My mother passed away in May. It was a huge shock to myself and everyone around me, but it was also a wake-up call for me. I know that my mother passed away with regrets, and that got me thinking: do I have anything I would regret if I died tomorrow?
It turns out I did. My identity is my biggest regret, and the life I've been living as what feels like a never-ending lie. I began seriously thinking about myself, and who I wish I was. This led me to choose a very feminine costume for the upcoming anime convention in August. I dressed up as Ciel Phantomhive in the big pink and white ball gown, got the perfect wig, and had one of my girl-friends do my make-up. I wanted to try as hard to be passable as I could, so I could sort of feel what it's like to have people see me as a female. As it turns out, apparently all my practice with keeping good posture and moving more ladylike (I've done dance, so this came pretty easily) paid off, because combined with the make-up, a lot of people thought I was a girl... until I spoke. Everything went according to plan.

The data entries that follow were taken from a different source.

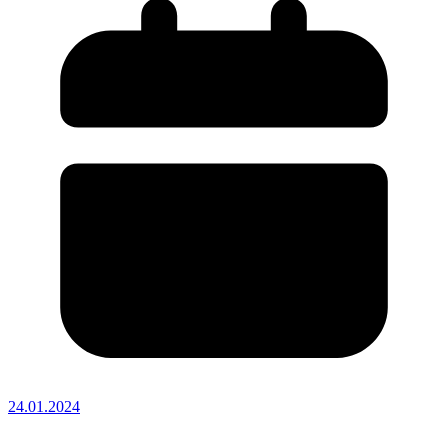
24.01.2024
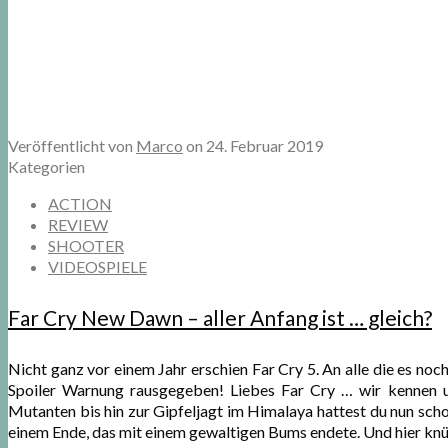
Veröffentlicht von
Marco
on
24. Februar 2019
Kategorien
ACTION
REVIEW
SHOOTER
VIDEOSPIELE
Far Cry New Dawn – aller Anfang ist … gleich?
Nicht ganz vor einem Jahr erschien Far Cry 5. An alle die es noch
Spoiler Warnung rausgegeben! Liebes Far Cry … wir kennen un
Mutanten bis hin zur Gipfeljagt im Himalaya hattest du nun schon
einem Ende, das mit einem gewaltigen Bums endete. Und hier kn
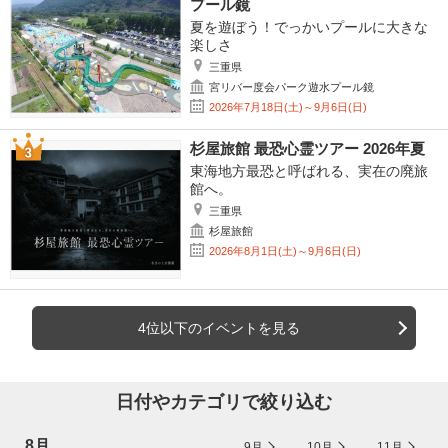
プール鏡
夏を遊ぼう！でっかいプールに大きな
楽しさ
三重県
宮リバー度会パーク遊水プール鏡
2026年7月18日(土)～9月6日(日)
杉屋旅館 最恐心霊ツアー 2026年夏
東海地方最恐と呼ばれる、実在の廃旅
館へ。
三重県
杉屋旅館
2026年8月1日(土)～9月6日(日)
4位以下のイベントを見る
日付やカテゴリで絞り込む
8月
9月
10月
11月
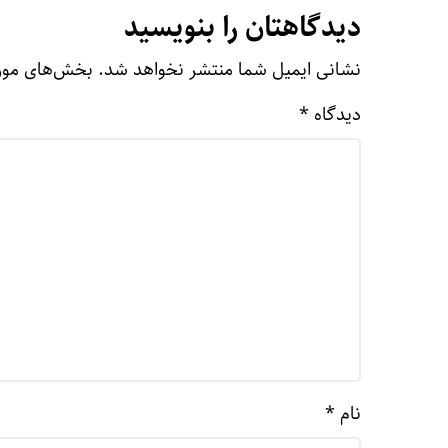
دیدگاهتان را بنویسید
نشانی ایمیل شما منتشر نخواهد شد.
بخش‌های مورد
دیدگاه
*
نام
*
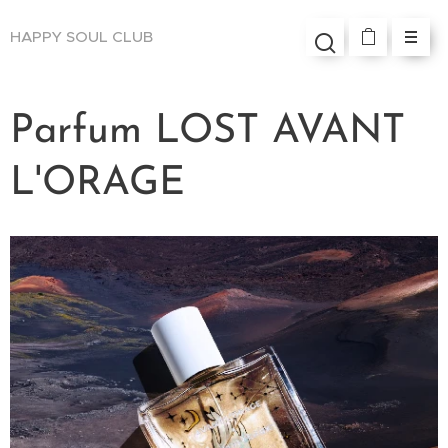
HAPPY SOUL
CLUB
Parfum LOST AVANT
L'ORAGE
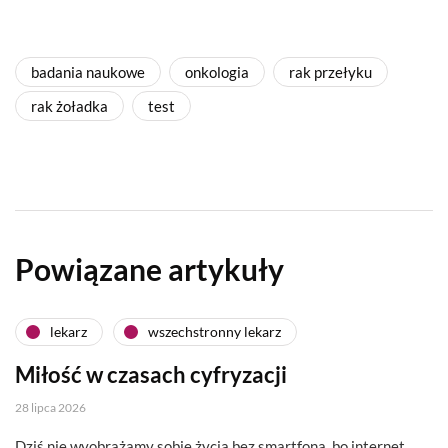
badania naukowe
onkologia
rak przełyku
rak żoładka
test
Powiązane artykuły
lekarz
wszechstronny lekarz
Miłość w czasach cyfryzacji
28 lipca 2026
Dziś nie wyobrażamy sobie życia bez smartfona, bo internet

Now, my friends think I did that just because it would be a great kick, and because they know I love the character. Really, as I mentioned, it was a test. I discovered that I loved the feeling of being seen as a woman in public.
There's also something else I started doing back in May when I started thinking about all this. I've always loved going out late at night and wandering around. This part of the city is very quiet, and I'm a five minute walk away from the river, where I can go and zone out for hours at a time when I have things on my mind. What I began doing, was using the darkness of night (although the street lights are damned bright now) to my advantage. I would cross-dress and take my walks. It was an absolutely terrifying experience the first time I did it - since I only did my costume in August, that was my first somewhat real cross-dressing-in-public experience - but I loved it. As I passed some people on the street, I got strange looks, but those looks said "what's a girly like her doing out at this hour of the night?" and not "is that...?". I got home with my heart racing, but out of excitement and joy.
I've kept this habit up for a while, until recently. About two months ago, a guy I met in my Japanese class moved in. Our plan was to move to Japan together so we wouldn't be alone once we got there. I do still go out for my late-night cross-dressing strolls when he's staying at someone else's house and the weather permits, and I'm almost always cross-dressed when he's gone to work.